Over 90 contributors, fueled by pizza and coffee, produced mind-blowing results at the fourth edition of Cloudfest Hackathon. Our Pleskians contributed to many of the seven projects, with CTO Jan Löffler as team captain for the “Hack My Hoster” project. Here’s a closer look at our accomplishments this year.
Hack my Hoster – Jan Löffler from Plesk
How secure is your hosting provider? Who leads as a role model and who falls behind? The target of this project was to protect the customers of the most popular hosting companies against hackers. How? By revealing security vulnerabilities and pushing the liable providers to fix them before being exploited.
Jan and his team reviewed and tested settings for web server, PHP and database. Also, they reviewed and tested SSL certificates, and checked password security and authentication methods. In the end, they performed own scripted intrusion tests and uploaded Malware to test security scanners. Then, Jan presented how the different hosters performed in the tests.

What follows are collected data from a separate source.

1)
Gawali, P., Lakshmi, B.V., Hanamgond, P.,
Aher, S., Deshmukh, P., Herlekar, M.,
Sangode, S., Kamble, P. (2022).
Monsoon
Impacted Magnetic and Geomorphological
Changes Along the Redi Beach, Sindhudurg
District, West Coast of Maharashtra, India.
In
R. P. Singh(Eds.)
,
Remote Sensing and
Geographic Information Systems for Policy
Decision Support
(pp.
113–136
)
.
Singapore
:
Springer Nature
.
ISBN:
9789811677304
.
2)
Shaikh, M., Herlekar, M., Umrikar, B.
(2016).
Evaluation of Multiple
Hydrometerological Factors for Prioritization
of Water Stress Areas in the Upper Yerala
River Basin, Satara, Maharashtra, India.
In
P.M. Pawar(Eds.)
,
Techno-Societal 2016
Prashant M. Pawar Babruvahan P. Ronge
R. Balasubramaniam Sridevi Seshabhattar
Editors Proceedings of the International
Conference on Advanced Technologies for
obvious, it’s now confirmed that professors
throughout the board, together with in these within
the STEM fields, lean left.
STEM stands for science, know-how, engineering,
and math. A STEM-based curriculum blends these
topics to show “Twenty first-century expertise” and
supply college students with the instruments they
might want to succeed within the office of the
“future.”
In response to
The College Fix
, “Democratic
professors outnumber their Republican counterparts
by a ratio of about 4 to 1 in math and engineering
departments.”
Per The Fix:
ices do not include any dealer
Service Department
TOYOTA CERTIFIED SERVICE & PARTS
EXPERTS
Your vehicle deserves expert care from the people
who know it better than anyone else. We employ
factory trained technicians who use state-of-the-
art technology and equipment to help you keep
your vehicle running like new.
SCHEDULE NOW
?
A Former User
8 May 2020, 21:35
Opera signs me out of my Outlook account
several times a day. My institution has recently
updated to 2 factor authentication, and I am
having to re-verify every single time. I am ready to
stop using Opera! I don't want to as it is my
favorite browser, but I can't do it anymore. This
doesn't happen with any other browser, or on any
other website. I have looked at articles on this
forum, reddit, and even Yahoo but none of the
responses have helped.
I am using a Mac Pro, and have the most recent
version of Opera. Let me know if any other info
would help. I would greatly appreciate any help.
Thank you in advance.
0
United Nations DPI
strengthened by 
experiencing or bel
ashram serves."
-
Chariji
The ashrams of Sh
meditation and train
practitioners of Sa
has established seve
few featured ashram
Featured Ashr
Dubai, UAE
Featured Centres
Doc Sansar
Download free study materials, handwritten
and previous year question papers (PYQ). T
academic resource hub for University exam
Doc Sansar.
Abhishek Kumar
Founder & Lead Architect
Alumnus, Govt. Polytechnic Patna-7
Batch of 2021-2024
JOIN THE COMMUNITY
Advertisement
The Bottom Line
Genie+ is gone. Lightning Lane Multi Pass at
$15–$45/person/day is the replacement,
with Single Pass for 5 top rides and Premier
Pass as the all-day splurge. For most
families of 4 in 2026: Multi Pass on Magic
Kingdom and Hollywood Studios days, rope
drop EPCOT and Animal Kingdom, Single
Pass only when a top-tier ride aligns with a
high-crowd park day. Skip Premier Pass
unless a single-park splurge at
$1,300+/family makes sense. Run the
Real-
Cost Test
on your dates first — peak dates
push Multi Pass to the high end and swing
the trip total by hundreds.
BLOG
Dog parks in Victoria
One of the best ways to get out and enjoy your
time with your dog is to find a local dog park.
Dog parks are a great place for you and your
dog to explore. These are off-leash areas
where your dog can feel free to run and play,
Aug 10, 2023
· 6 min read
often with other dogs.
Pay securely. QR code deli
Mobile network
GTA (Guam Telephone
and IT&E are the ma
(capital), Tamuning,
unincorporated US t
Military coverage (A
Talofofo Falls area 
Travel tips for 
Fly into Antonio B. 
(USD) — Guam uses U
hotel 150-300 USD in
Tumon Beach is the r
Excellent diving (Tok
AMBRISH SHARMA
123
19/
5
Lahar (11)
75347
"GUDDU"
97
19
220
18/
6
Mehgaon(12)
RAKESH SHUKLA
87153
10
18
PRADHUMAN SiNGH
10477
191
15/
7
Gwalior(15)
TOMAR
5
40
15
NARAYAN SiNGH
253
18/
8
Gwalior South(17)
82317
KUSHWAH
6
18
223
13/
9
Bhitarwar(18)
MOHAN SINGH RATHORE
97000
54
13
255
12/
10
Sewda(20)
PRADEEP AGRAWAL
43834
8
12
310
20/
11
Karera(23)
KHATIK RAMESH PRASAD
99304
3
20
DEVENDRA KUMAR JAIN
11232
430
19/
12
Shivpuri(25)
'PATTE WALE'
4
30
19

We were happy to find two role models in this category: HostPress and Kinsta. Because the ways in which they protect their customers exceeded our expectations. As a result, the team stated they would like to team up with these hosting companies to offer an even better solution. And Jan went on to give his CloudFest keynote in front of 100s of hosters about better protecting their customers.
Let’s discuss the issues found and best practices to make the web a safer place in the comments below!
Domain Connect DNS Provider – Arnold Blinn, GoDaddy
Domain Connect is an open standard that makes it easy for a user to configure DNS. This is for a domain running at a DNS provider to work with a service running at an independent service provider. During previous CloudFest hackathons, this team worked on sample implementations and third-party integrations – including a full Plesk implementation in 2018.
But this year, Arnold and his team worked on a DNS Provider Library. So proof of concept implementations for cPanel, Bind and PowerDNS have been built on top of this.
Domain Connect Panel at Cloudfest 2019
Moreover, a Domain Connect panel took place with Arnold, our Jan Loeffler, Pawel Kowalik and Kellie Peterson. While representing Plesk, IONOS, and Automattic, they explained why Domain Connect is important to simplify DNS management for website owners. And how easy it was to implement it for their companies.
ID4me Plugin Fiesta – Pawel Kowalik, IONOS
ID4me is a new open digital identity service providing seamless user onboarding and authentication. They return control over digital identities back into the hands of users via an independent SSO solution. During the hackathon, this identity service was implemented for 12 client integrations, including Plesk, and two authority services. But it was 11 that ended up having a working solution.
The protocol has thus been proven and tested for interoperability. Besides IONOS, GoDaddy, OpenXchange and many others, Plesk will support login via ID4me similar to “Login with Facebook” or Google.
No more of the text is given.